Encroaching urban development is a leading cause of habitat loss, replacing natural areas with anthropogenic infrastructure and road networks. Roadways can influence the spatial ecology and survival of mammalian carnivores, particularly felids, thereby threatening long-term persistence and conservation of sensitive populations. Ocelots (Leopardus pardalis) are a federally endangered felid in the United States with breeding populations restricted to the Lower Rio Grande Valley of South Texas, an area of extensive anthropogenic expansion. We evaluated the influence of road networks on ocelot survival using a long-term telemetry dataset (1982–2001, n = 59) and draw comparisons with a spatially referenced historical dataset of ocelot-vehicle collisions in the same area (1982–2020, n = 54).
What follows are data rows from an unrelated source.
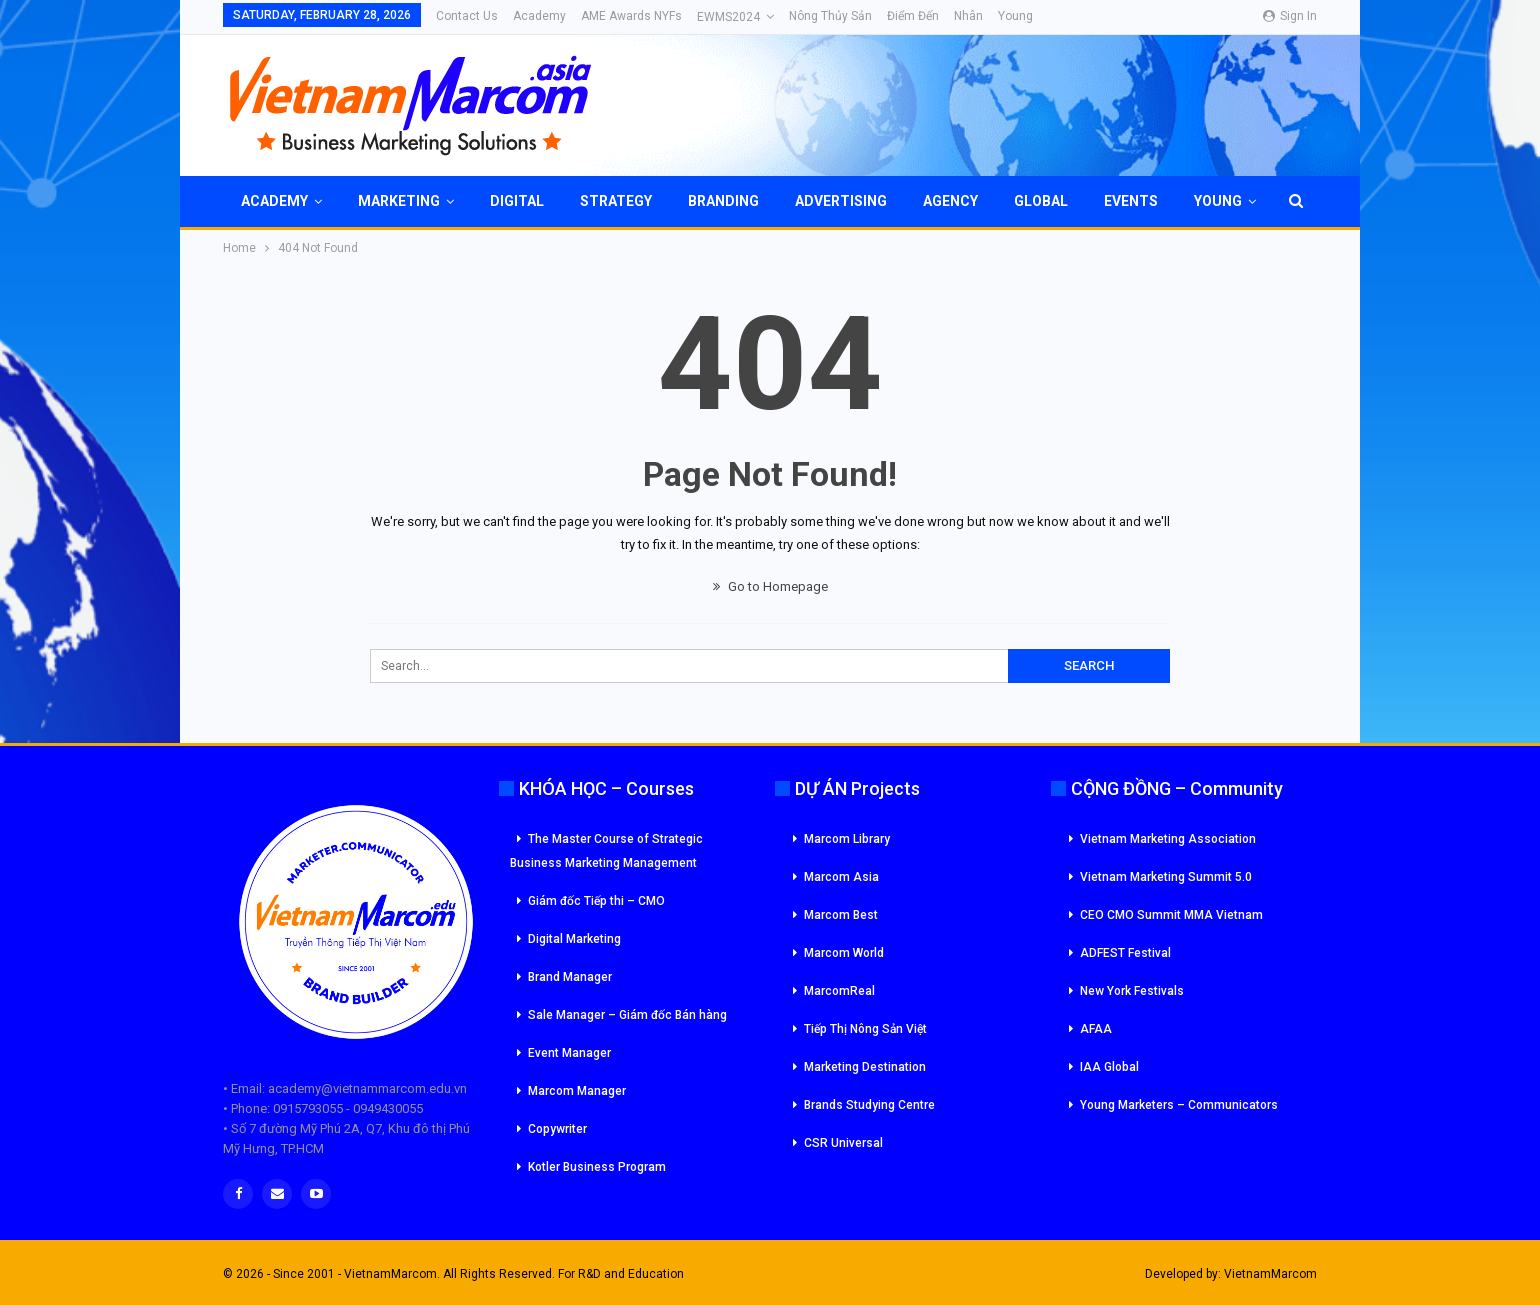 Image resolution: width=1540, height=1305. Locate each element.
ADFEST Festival (1125, 953)
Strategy (616, 201)
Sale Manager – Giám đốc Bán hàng (627, 1015)
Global (1041, 201)
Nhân (968, 16)
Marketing (399, 201)
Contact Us (467, 16)
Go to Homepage (770, 586)
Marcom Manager (577, 1091)
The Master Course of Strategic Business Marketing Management (606, 851)
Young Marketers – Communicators (1179, 1105)
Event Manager (569, 1053)
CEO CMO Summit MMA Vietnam (1171, 915)
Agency (950, 201)
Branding (723, 201)
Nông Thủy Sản (830, 16)
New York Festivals (1132, 991)
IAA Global (1109, 1067)
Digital (517, 201)
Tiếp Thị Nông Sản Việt (865, 1029)
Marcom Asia (841, 877)
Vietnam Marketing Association (1168, 839)
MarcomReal (839, 991)
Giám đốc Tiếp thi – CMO (596, 901)
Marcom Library (847, 839)
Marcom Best (841, 915)
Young (1015, 16)
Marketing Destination (865, 1067)
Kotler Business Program (597, 1167)
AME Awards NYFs (631, 16)
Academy (539, 16)
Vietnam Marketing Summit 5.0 (1166, 877)
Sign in (1290, 16)
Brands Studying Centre (869, 1105)
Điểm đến (913, 16)
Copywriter (557, 1129)
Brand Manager (570, 977)
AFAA (1096, 1029)
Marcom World (844, 953)
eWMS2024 (728, 17)
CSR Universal (843, 1143)
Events (1131, 201)
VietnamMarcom (1270, 1274)
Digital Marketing (574, 939)
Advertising (841, 201) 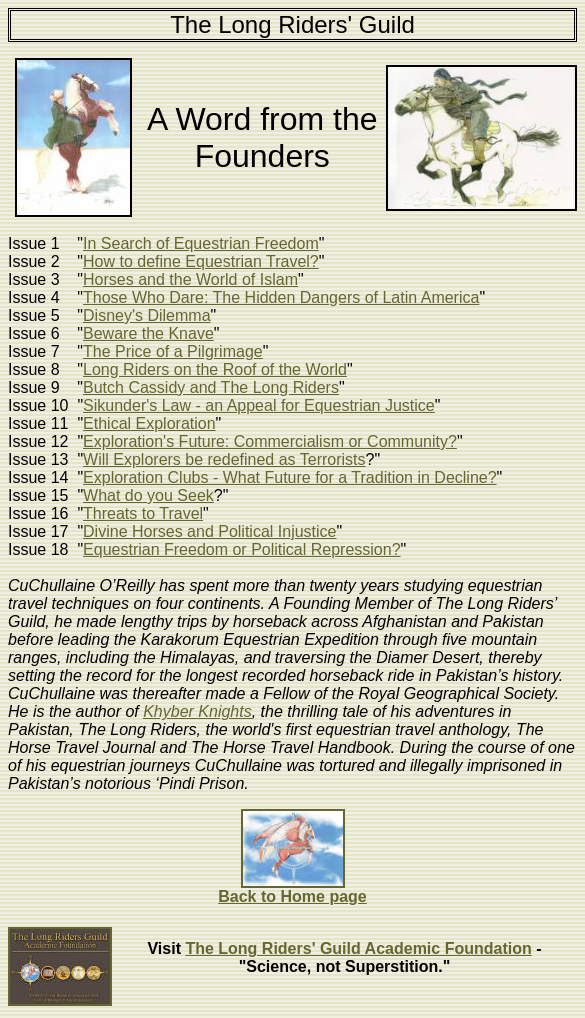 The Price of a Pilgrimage (173, 351)
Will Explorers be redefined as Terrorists (224, 459)
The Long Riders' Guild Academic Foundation (358, 948)
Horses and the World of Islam (190, 279)
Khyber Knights (197, 711)
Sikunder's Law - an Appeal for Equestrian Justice (259, 405)
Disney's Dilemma (147, 315)
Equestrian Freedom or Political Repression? (241, 549)
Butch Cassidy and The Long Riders (211, 387)
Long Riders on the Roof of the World (215, 369)
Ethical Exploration (149, 423)
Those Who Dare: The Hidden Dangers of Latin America (281, 297)
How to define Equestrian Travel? (201, 261)
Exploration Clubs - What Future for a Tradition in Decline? (290, 477)
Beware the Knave (148, 333)
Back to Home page (292, 896)
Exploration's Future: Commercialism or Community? (270, 441)
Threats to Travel (143, 513)
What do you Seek (148, 495)
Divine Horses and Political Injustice (209, 531)
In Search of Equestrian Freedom (201, 243)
Vehicle collisions accounted for 40% of radio-collared ocelot fatalities. Annual survival rates were 0.90 (95% CI = 0.84–0.95) for resident ocelots and 0.66 (95% CI = 0.45–0.97) for transient ocelots. We evaluated biological and road-related factors that may influence ocelot survival using Cox proportional hazards regression. The top model included density of unpaved, low-volume, and high-volume roads within home ranges and resident-transient status. Mortality risk increased 16% with every 0.07 km/km2 increase of high-volume roads within annual home range, decreased 45% with every 1.12 km/km2 increase of unpaved roads, and decreased 276% for residents compared to transients. Further, probability of mortality specifically from vehicle collision increased with greater density of low-volume roads within ocelot home ranges. Within the historical dataset of ocelot-vehicle collisions, 46% occurred on low-volume roads while 39% occurred on high-volume roads. Our results highlight the necessity for mitigation strategies on low-volume roads which cause the most ocelot-vehicle collisions. In addition, continued attention towards high-volume roads is necessary to ocelot conservation. Understanding how road attributes affect the survival of species sensitive to urbanization and habitat fragmentation can aid in their conservation.